From a societal perspective, surveys have indicated a general support for using technology to screen embryos for disease risk, but less so for trait selection. Thus, as engineers and clinicians innovate, ethicists and policymakers must keep pace to set appropriate guidelines.
The Research & Development Tax Credit
The now permanent Research and Development (R&D) Tax Credit is available for companies developing new or improved products, processes, and/or software. 3D printing can help boost a company’s R&D Tax Credits. Wages for technical employees creating, evaluating, and revising 3D printed prototypes are typically eligible expenses toward the R&D Tax Credit. Similarly, when used as a method of improving a process, time spent integrating 3D printing hardware and software can also be an eligible R&D expense. Lastly, when used for modeling and preproduction, the costs of filaments consumed during the development process may also be recovered.
Whether it is used for creating and testing prototypes or for final production, 3D printing is a great indicator that R&D Credit-eligible activities are taking place.

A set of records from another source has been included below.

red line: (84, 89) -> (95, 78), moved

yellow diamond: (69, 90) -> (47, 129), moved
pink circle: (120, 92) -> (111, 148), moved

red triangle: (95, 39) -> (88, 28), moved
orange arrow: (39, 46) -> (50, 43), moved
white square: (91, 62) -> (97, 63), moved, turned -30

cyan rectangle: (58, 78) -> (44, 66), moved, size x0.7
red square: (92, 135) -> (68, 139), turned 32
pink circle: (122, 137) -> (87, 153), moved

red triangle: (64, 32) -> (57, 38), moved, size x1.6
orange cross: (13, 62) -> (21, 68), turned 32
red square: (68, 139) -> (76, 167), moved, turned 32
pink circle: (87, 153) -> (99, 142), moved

Companies implementing this technology at any point should consider taking advantage of R&D Tax Credits.
Conclusion
Additive manufacturing is emerging as a transformative force in reproductive medicine. By enabling the fabrication of highly specialized microfluidic devices, biocompatible scaffolds, precision tools, and advanced cryopreservation systems, 3D printing addresses long-standing technical challenges in IVF and embryo screening. These technologies are progressing from experimental prototypes to clinically relevant tools, offering improvements in efficiency, safety, and reproducibility. As collaboration continues between engineers, clinicians, and researchers, additive manufacturing is poised to play a central role in the future of assisted reproduction, with tangible benefits for patients and laboratories alike.